8. A real-time statistical device for academic achievements, characterized in that, include: The user configuration parsing module is used to receive user configuration information, which includes: database type identifier, statistical dimension, search conditions and statistical indicators; The query builder module is used to dynamically generate SQL query statements that conform to the target database syntax specifications from user configuration information based on the preset metadata mapping relationship between statistical elements and database table structures. The SQL query statements include: SELECT clause, FROM clause, WHERE clause and GROUP BY clause. The generation process includes: converting statistical dimensions into grouping columns in the GROUP BY clause and SELECT clause of the SQL query statement; converting search conditions into matching conditions in the WHERE clause of the SQL query statement; and converting statistical indicators into aggregate functions in the SELECT clause of the SQL query statement. The query execution module is used to send the SQL query statement to the target database pointed to by the database type identifier, and the target database executes the SQL query statement to complete the grouping and aggregation calculation of the data; The result receiving module is used to receive the result set of grouping and aggregation calculations returned by the target database after the execution is completed; The result rendering module is used to push the result set to the front end, render it on the user interface and present it as an interactive statistical table.

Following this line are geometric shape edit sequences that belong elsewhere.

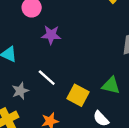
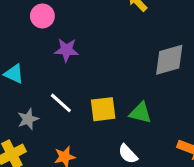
yellow square: (78, 95) -> (103, 109), moved, turned -35

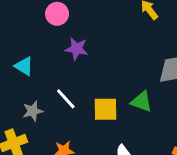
green triangle: (140, 113) -> (142, 102), moved

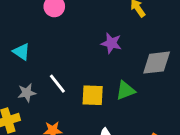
purple star: (77, 49) -> (111, 43), moved
green triangle: (142, 102) -> (125, 90), turned -45

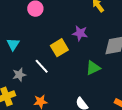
cyan triangle: (21, 52) -> (13, 44), turned 32
yellow square: (93, 95) -> (59, 48), moved, turned -30

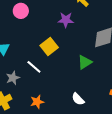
purple star: (80, 33) -> (66, 20), moved

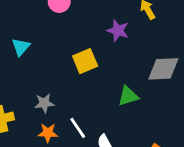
white line: (34, 67) -> (78, 128), moved
gray star: (13, 78) -> (44, 103), moved

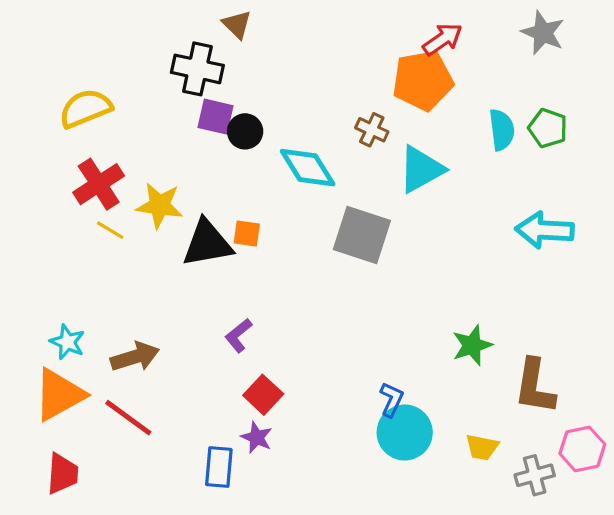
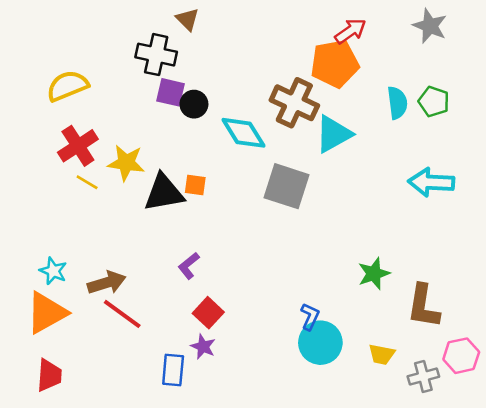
brown cross: (372, 130) -> (294, 103), size x1.8
red line: (128, 418) -> (122, 314), moved

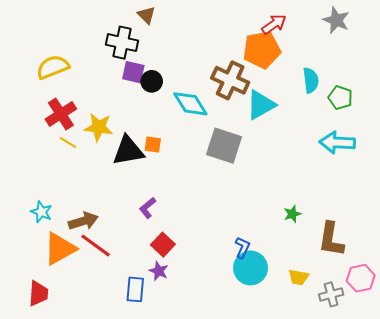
green pentagon: (434, 101) -> (340, 98), moved
green star: (374, 274) -> (292, 214), size x0.7
orange triangle: (47, 313) -> (60, 249), moved

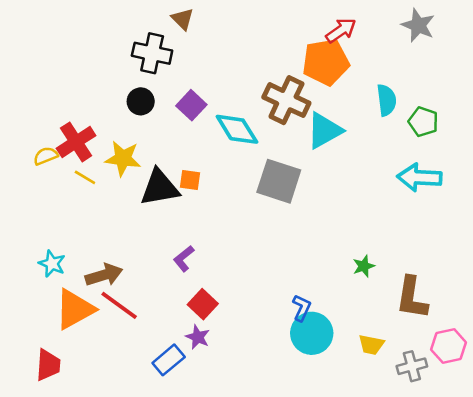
yellow semicircle: (53, 67) -> (46, 156), moved, size x0.6
purple square: (133, 72) -> (191, 105), moved, turned 30
black circle: (152, 81) -> (141, 101), moved
blue rectangle: (135, 289) -> (169, 360), turned 45

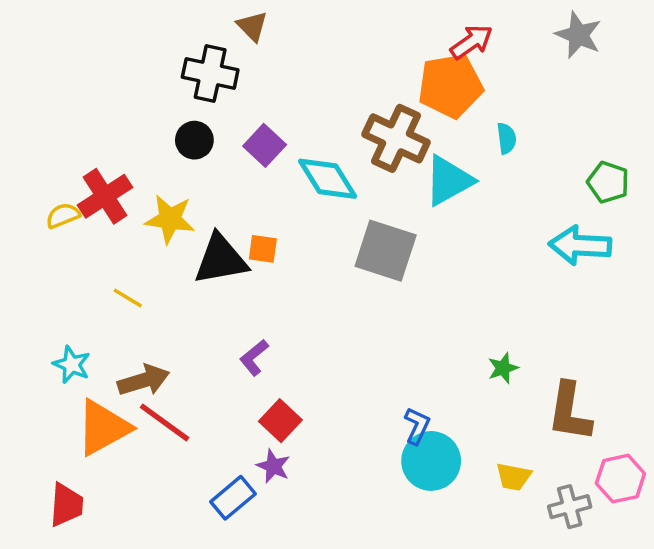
cyan semicircle: (386, 100) -> (506, 138), moved, size x0.7
green pentagon: (423, 122) -> (608, 182), moved
yellow line: (85, 177) -> (128, 298), moved

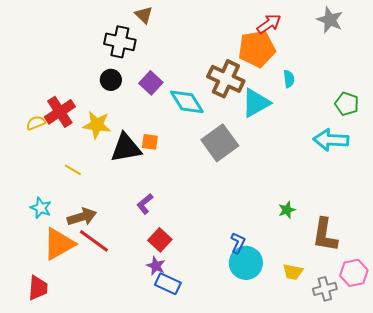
gray square: (386, 251) -> (220, 143), turned 36
blue rectangle: (233, 498) -> (168, 284), moved, turned 65

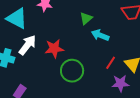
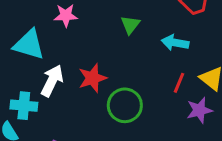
cyan arrow: (100, 35) -> (175, 43), moved

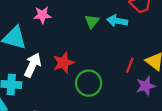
cyan arrow: (175, 43) -> (117, 21), moved

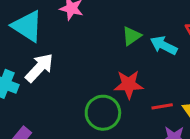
red star: (63, 63) -> (129, 84), moved
red line: (130, 65) -> (162, 106), turned 42

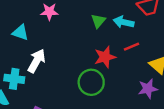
cyan triangle: (27, 26) -> (20, 32), size x0.7
red line: (162, 106) -> (132, 47), moved

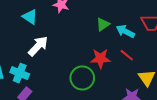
red line: (132, 47) -> (127, 55), turned 48
cyan cross: (14, 79) -> (20, 73), moved

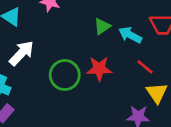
red line: (127, 55) -> (145, 67), moved
green circle: (82, 78) -> (65, 75), moved

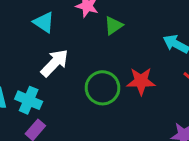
green triangle: (102, 26) -> (113, 26), moved

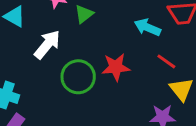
white arrow: (55, 63) -> (47, 45), moved

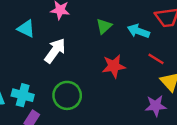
green triangle: (84, 14) -> (104, 26), moved
green circle: (78, 77) -> (67, 95), moved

9. An electronic device, comprising a memory and a processor, characterized in that, The memory stores a computer program, which, when executed by the processor, causes the processor to perform the steps of the real-time statistical method for academic achievements as described in any one of claims 1 to 7.

10. A computer-readable storage medium having a computer program stored thereon, characterized in that, When the program is executed by the processor, it implements the steps of the real-time statistical method for academic achievements as described in any one of claims 1 to 7.